Eran las once de la
mañana y el calor penetraba todos los rincones ayudado por la humedad, por ese
vapor que se levantó de las calles después de tanta lluvia impredecible y
temperamental.
Caminaba, a pesar del calor, con una gabardina
color tristeza que escondía los agujeros de su pantalón a la altura de la
rodilla. De tanto suplicar piedad, pensaba con amargura.
Las calles estaban horribles como siempre, como
todo en esta ciudad, pero el cielo era una pintura y prometía días mejores.
Dobló a la derecha y se metió por un callejón aun
más sucio y hediondo que el anterior. Encendió un cigarro y lo fumó profundo
hasta llegar al final de la cuadra, donde la esperaba la puerta verde.
No sabía que detrás del
umbral se encontraban congelados años de dolorosos recuerdos, de ira y
frustraciones. Ella sólo había vuelto para rescatar a su más preciado tesoro,
ese que quedó encerrado y que nadie vio porque la puerta verde no volvió a
abrirse. Hasta ahora.
La mujer, mojada como un pez por su propio sudor,
extrajo de la gabardina un llavero del cual colgaban dos dados truculentos en
cuyos seis lados se repetía la cifra tres.
Al abrir la puerta se encontró con él, el recuerdo,
y este la hirió con tanta fuerza que sus piernas flaquearon y se desplomó sobre
la gran alfombra que cubría casi todo el piso del cuarto.
Y resultó que no solo el recuerdo estaba ahí, sino
todos.
El dolor lacerante la miraba apoyado a la pared
color melón, parado junto a la puerta que conectaba con la casa, esta sí, por
siempre cerrada.
La melancolía pretendía ignorarla desde la esquina
opuesta, sentada sobre el equipo de música que fue abandonado aquel día en la
mesa de planchar.
El asco se levantaba desde el fondo, emanando de la
peste que compusieron las velas, el incienso y los pañuelos manchados de
sangre.
Y el terror, ese que lo habitaba todo a la vez, se
materializó llorando, desnudo, hecho un ovillo a los pies de esa sucia y vieja
butaca.
Ya no más, por favor, gimoteó el terror y la mujer supo
que no podía hacer nada para remediar tanta tragedia.
Quiso salir corriendo, huir de los residuos de ese
día único y miserable, pero su visita al cuarto tenía un propósito más fuerte
que sus sentimientos.

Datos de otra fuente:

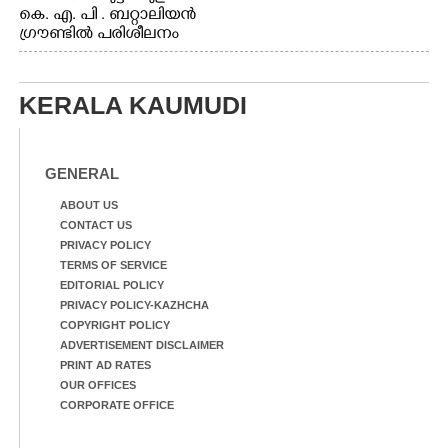
കെ. എ. പി . ബറ്റാലിയൻ
ഗ്രൗണ്ടിൽ പരിശീലനം
KERALA KAUMUDI
GENERAL
ABOUT US
CONTACT US
PRIVACY POLICY
TERMS OF SERVICE
EDITORIAL POLICY
PRIVACY POLICY-KAZHCHA
COPYRIGHT POLICY
ADVERTISEMENT DISCLAIMER
PRINT AD RATES
OUR OFFICES
CORPORATE OFFICE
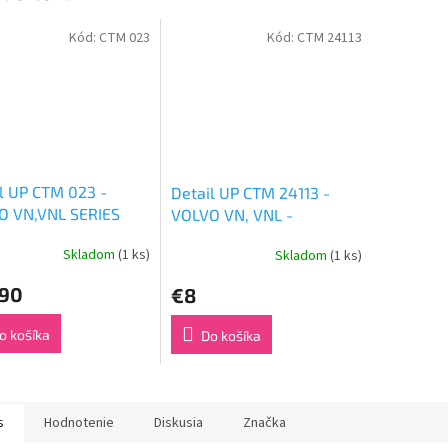
Kód:
CTM 023
Kód:
CTM 24113
l UP CTM 023 -
Detail UP CTM 24113 -
O VN,VNL SERIES
VOLVO VN, VNL -
)
ACCESSORIES (1:24)
Skladom
(1 ks)
Skladom
(1 ks)
,90
€8
o košíka
Do košíka
s
Hodnotenie
Diskusia
Značka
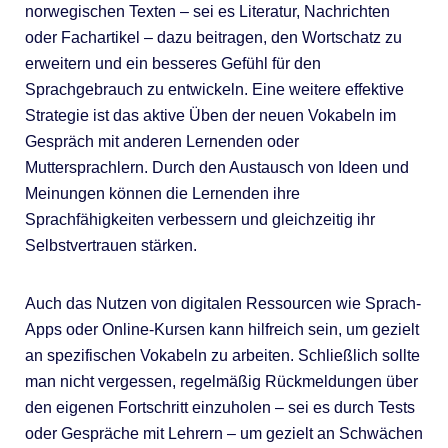
norwegischen Texten – sei es Literatur, Nachrichten
oder Fachartikel – dazu beitragen, den Wortschatz zu
erweitern und ein besseres Gefühl für den
Sprachgebrauch zu entwickeln. Eine weitere effektive
Strategie ist das aktive Üben der neuen Vokabeln im
Gespräch mit anderen Lernenden oder
Muttersprachlern. Durch den Austausch von Ideen und
Meinungen können die Lernenden ihre
Sprachfähigkeiten verbessern und gleichzeitig ihr
Selbstvertrauen stärken.
Auch das Nutzen von digitalen Ressourcen wie Sprach-
Apps oder Online-Kursen kann hilfreich sein, um gezielt
an spezifischen Vokabeln zu arbeiten. Schließlich sollte
man nicht vergessen, regelmäßig Rückmeldungen über
den eigenen Fortschritt einzuholen – sei es durch Tests
oder Gespräche mit Lehrern – um gezielt an Schwächen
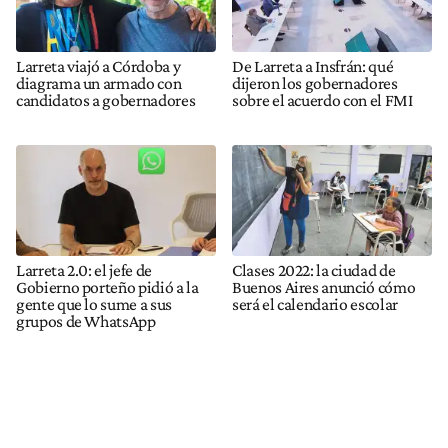
Larreta viajó a Córdoba y
De Larreta a Insfrán: qué
diagrama un armado con
dijeron los gobernadores
candidatos a gobernadores
sobre el acuerdo con el FMI
Larreta 2.0: el jefe de
Clases 2022: la ciudad de
Gobierno porteño pidió a la
Buenos Aires anunció cómo
gente que lo sume a sus
será el calendario escolar
grupos de WhatsApp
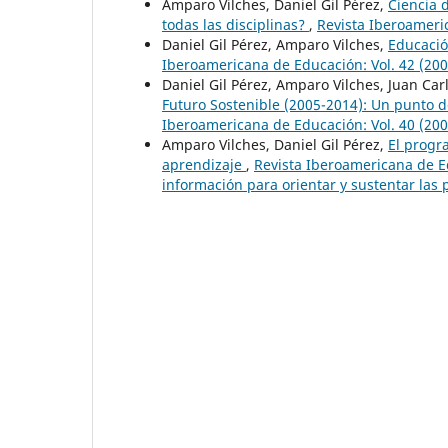
Amparo Vilches, Daniel Gil Pérez,
Ciencia 
todas las disciplinas?
,
Revista Iberoameri
Daniel Gil Pérez, Amparo Vilches,
Educació
Iberoamericana de Educación: Vol. 42 (200
Daniel Gil Pérez, Amparo Vilches, Juan Ca
Futuro Sostenible (2005-2014): Un punto de
Iberoamericana de Educación: Vol. 40 (2006
Amparo Vilches, Daniel Gil Pérez,
El progr
aprendizaje
,
Revista Iberoamericana de Ed
información para orientar y sustentar las p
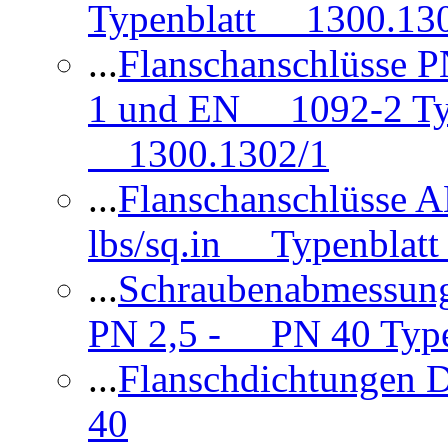
Typenblatt 1300.13
...
Flanschanschlüsse
1 und EN 1092-2 Typ
1300.1302/1
...
Flanschanschlüsse 
lbs/sq.in Typenblatt
...
Schraubenabmessun
PN 2,5 - PN 40 Type
...
Flanschdichtungen
40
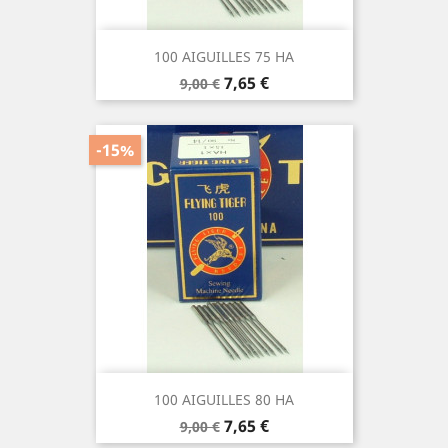
100 AIGUILLES 75 HA
Prix
Prix
7,65 €
9,00 €
de
base
-15%
100 AIGUILLES 80 HA
Prix
Prix
7,65 €
9,00 €
de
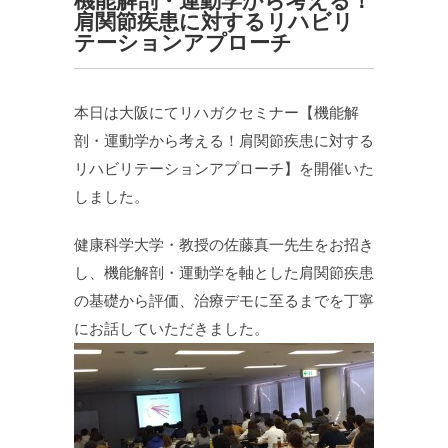
機能解剖・運動学から考える！
肩関節疾患に対するリハビリ
テーションアプローチ
本日は大阪にてリハガクセミナー【機能解
剖・運動学から考える！肩関節疾患に対する
リハビリテーションアプローチ】を開催いた
しました。
健康科学大学・教授の佐藤真一先生をお招き
し、機能解剖・運動学を軸とした肩関節疾患
の基礎から評価、治療デモに至るまでを丁寧
にお話していただきました。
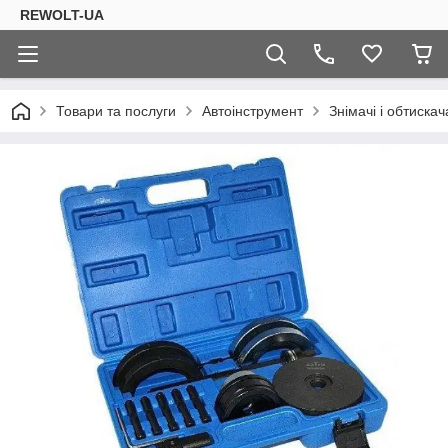
REWOLT-UA
Товари та послуги
Автоінструмент
Знімачі і обтискач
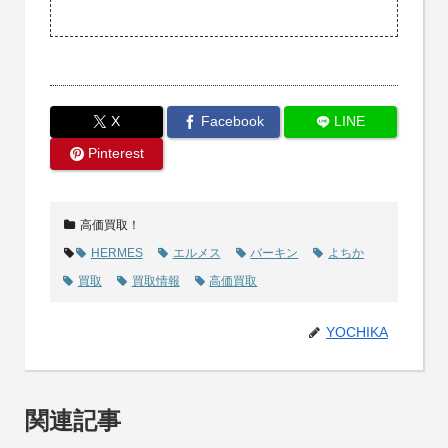
X
Facebook
LINE
Pinterest
高価買取！
HERMES
エルメス
バーキン
よちか
買取
買取情報
高価買取
YOCHIKA
関連記事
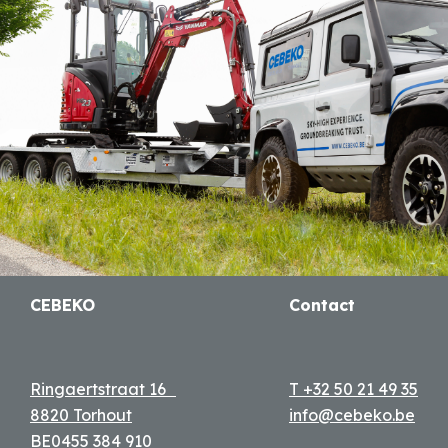
Verzenden
CEBEKO
Contact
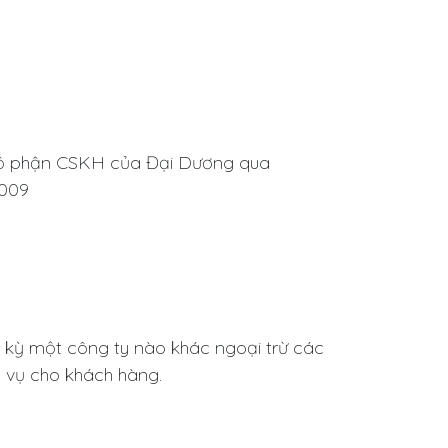
ệ bộ phận CSKH của Đại Dương qua
 009
t kỳ một công ty nào khác ngoại trừ các
h vụ cho khách hàng.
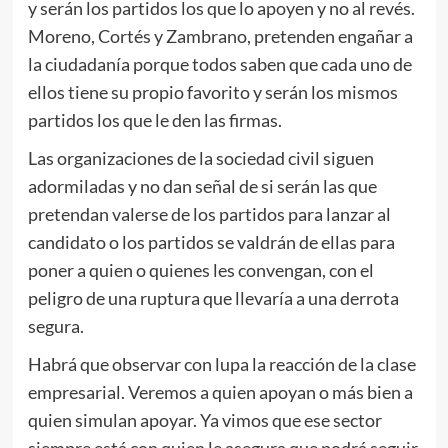
y serán los partidos los que lo apoyen y no al revés.
Moreno, Cortés y Zambrano, pretenden engañar a
la ciudadanía porque todos saben que cada uno de
ellos tiene su propio favorito y serán los mismos
partidos los que le den las firmas.
Las organizaciones de la sociedad civil siguen
adormiladas y no dan señal de si serán las que
pretendan valerse de los partidos para lanzar al
candidato o los partidos se valdrán de ellas para
poner a quien o quienes les convengan, con el
peligro de una ruptura que llevaría a una derrota
segura.
Habrá que observar con lupa la reacción de la clase
empresarial. Veremos a quien apoyan o más bien a
quien simulan apoyar. Ya vimos que ese sector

Se puso a tantear la alfombra, gateando, pero la repentina
oscuridad del medio día no le permitió ver nada. Las cortinas, verdes como la
puerta, se habían desatado por voluntad propia para cubrir un pequeño tragaluz
con mosquitero que pretendía ser ventana, la única del cuarto.
Un poster de algún animé, quizás Cowboy Bebop, la
miraba con morbo desde lo alto de la pared. Los ojos de sus personajes eran los
únicos testigos del crimen. Y enfrentado al poster, en la otra pared, un
paisaje pintado con acuarelas se derretía de calor.
La mujer temió por su vida. Los recuerdos la
estaban consumiendo, tenía que escapar de ahí. Se incorporó con dificultad,
tratando de ignorar que de pronto sonaba The Dark Side Of The Moon debajo de la
melancolía. Cojeó hasta la puerta y cuando llegó su mano a la perilla, esta la
empujó con la fuerza con que patea la electricidad.
La mujer la reconoció: la ira. Pero la sentía
extraña, ajena… Eso era. Ajena.
El cuarto era custodiado por la ira de aquel que
aprisionó a los recuerdos desde el día en que se cerró la puerta verde, pero en
esta ocasión, la mujer era más fuerte, tenía experiencia y el dolor había sido
maestro.
Volvió a levantarse, más firme que antes, pero ya no
se dirigió a la puerta, sino al interruptor. La luz artificial develó la otra
cara del cuarto, en la que todo estaba solitario y sucio. Los recuerdos se
esfumaron y la realidad se presentó clara y lamentable.
La mujer sintió pena por las cosas y se puso a
limpiarlas. Echó a la basura los pañuelos ensangrentados y las velas, barrió
las cenizas del incienso, desconectó el equipo de música, sacudió el polvo del
sillón, enderezó el marco de la acuarela y abrió las pequeñas cortinas verdes.
No eran gran cosa, pero el melón de las paredes se
veía un poco menos triste.
La mujer miró por instinto a sus pies
y junto a estos la encontró, la prenda perdida y preciada: la dignidad.